3.4 Define a tiny event-driven workflow

package org.acme;

import static io.serverlessworkflow.fluent.func.dsl.FuncDSL.*;

import jakarta.enterprise.context.ApplicationScoped;

import io.quarkiverse.flow.Flow;
import io.serverlessworkflow.api.types.Workflow;
import io.serverlessworkflow.fluent.func.FuncWorkflowBuilder;

@ApplicationScoped
public class HelloMessagingFlow extends Flow {

    @Override
    public Workflow descriptor() {
        return FuncWorkflowBuilder.workflow("hello-messaging")
                .tasks(
                        // Wait for one request event
                        listen("waitHello", to().one(event("org.acme.hello.request")))
                                // listen() returns a collection; pick the first
                                .outputAs((java.util.Collection<Object> c) -> c.iterator().next()),

                        // Build a response with jq
                        set("{ message: \"Hello \" + .name }"),

                        // Emit the response event
                        emitJson("org.acme.hello.response", java.util.Map.class))
                .build();
    }
}

With this in place:

  • external producers can send CloudEvents to the flow-in topic to start or continue workflows

  • workflows can emit CloudEvents, which are then written to the flow-out topic

4. Enable lifecycle events (optional)

You can also enable a separate lifecycle stream (engine signals: task/workflow started, completed, suspended, faulted, …):

quarkus.flow.messaging.lifecycle-enabled=true

mp.messaging.outgoing.flow-lifecycle-out.connector=smallrye-kafka
mp.messaging.outgoing.flow-lifecycle-out.topic=flow-lifecycle-out
mp.messaging.outgoing.flow-lifecycle-out.key.serializer=org.apache.kafka.common.serialization.StringSerializer
mp.messaging.outgoing.flow-lifecycle-out.value.serializer=org.apache.kafka.common.serialization.ByteArraySerializer

Common event types include:

  • io.serverlessworkflow.task.started.v1

  • io.serverlessworkflow.task.completed.v1

  • io.serverlessworkflow.workflow.started.v1

  • io.serverlessworkflow.workflow.completed.v1

  • and similar variants for faults/suspensions.

This stream is useful for observability dashboards and external monitoring systems.

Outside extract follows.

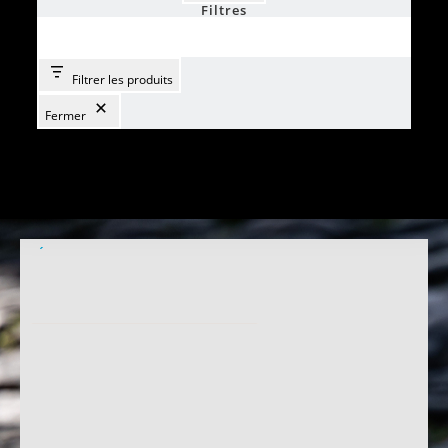
Filtres
Filtrer les produits
Fermer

5. Bring your own messaging (advanced)

If you need full control over how events are consumed and produced, you can provide your own beans:

  • exactly one io.serverlessworkflow.impl.events.EventConsumer (inbound)

  • zero or more io.serverlessworkflow.impl.events.EventPublisher (outbound)

If none are provided, the defaults described above apply when quarkus.flow.messaging.defaults-enabled=true.

This lets you:

  • integrate with existing messaging abstractions

  • route events through custom logic before they reach the engine

  • publish only a subset of events, or enrich them before sending

6. Notes on serialization

  • Flow Messaging uses structured CloudEvents JSON end-to-end (byte[] payload on the wire).

  • Event data is typically application/json. Jackson handles (de)serialization of payloads referenced by your workflow tasks.

  • On the Reactive Messaging side, you configure byte[] serializers/deserializers (as shown in the Kafka example); the bridge takes care of turning those bytes into CloudEvents.